The generation that broke Zimbabwe’s soul

One of the most memorable moments in my teenage years was when my father sat me down for our last man-to-boy chat. I was 14 years old.

He told me I had to start taking responsibilities that the man usually takes. He gave a list of things including inspecting and ensuring that the cattle kraal was properly closed each night.

The first few days after our chat, he would double check to ensure I had done what was expected. Then he let me take full responsibility. He would consult me, just to teach me to give my views.

A mutual relationship between the generations was thus nurtured by my father. I saw a similar nurturing culture taking place at village head and chief level. This passing on of knowledge, skills and responsibility has allowed smooth transitions between generations.

In the early 2000s, my father lamented that this was not repeated at national government level. He said generations coming after the Zanu (PF) era would need to start all over again, as the party was still fighting for things that were relevant in the 1970s and before and had no idea about what was relevant in the modern times.
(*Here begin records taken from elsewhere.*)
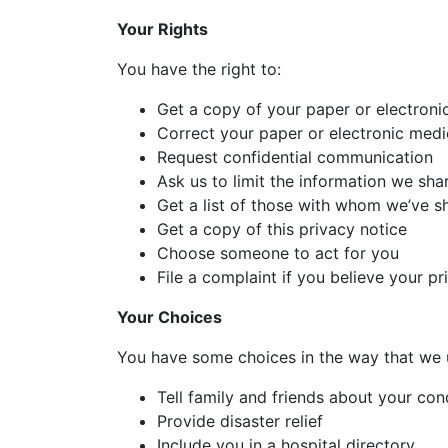
Your Rights
You have the right to:
Get a copy of your paper or electroni
Correct your paper or electronic medi
Request confidential communication
Ask us to limit the information we sha
Get a list of those with whom we’ve s
Get a copy of this privacy notice
Choose someone to act for you
File a complaint if you believe your p
Your Choices
You have some choices in the way that we 
Tell family and friends about your con
Provide disaster relief
Include you in a hospital directory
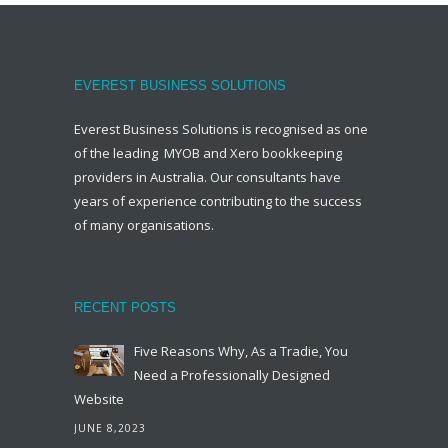
EVEREST BUSINESS SOLUTIONS
Everest Business Solutions is recognised as one
of the leading MYOB and Xero bookkeeping
providers in Australia. Our consultants have
years of experience contributing to the success
of many organisations.
RECENT POSTS
Five Reasons Why, As a Tradie, You
Need a Professionally Designed
Website
JUNE 8,2023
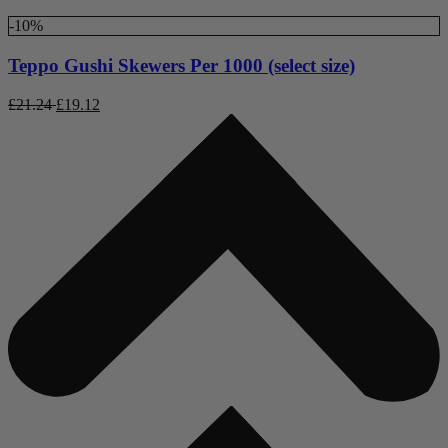
-10%
Teppo Gushi Skewers Per 1000 (select size)
£
21.24
£
19.12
Zimbabwe’s Generation Me had taken the country in 1980 and, like a dog with a bone, would seek to keep it to themselves – even from their own children.

He said they saw free thinking as a threat and did everything they could to choke initiation. They demanded that we all join them but then “you had to pretend that you have no brains of your own”.

Under their reign the country went bankrupt, and lost the honour of having its own currency. At least a third of the population got pushed out and is now scattered in foreign lands.

Generation Me sat on developmental plans and many Zimbabweans died needlessly due to collapse of the healthcare system. This generation sees people as expendable. They never had a vision and they mistrust anyone who has.

What makes our problem worse is the fact that Generation Me does not trust younger generations, they do not even trust their own children. Instead of at least grooming their own children to take over from them, they encourage them to leave the country.

As far as this bunch is concerned Zimbabwe was born when we voted them into power, and it will die when they die. Zimbabwe is theirs – not ours at all.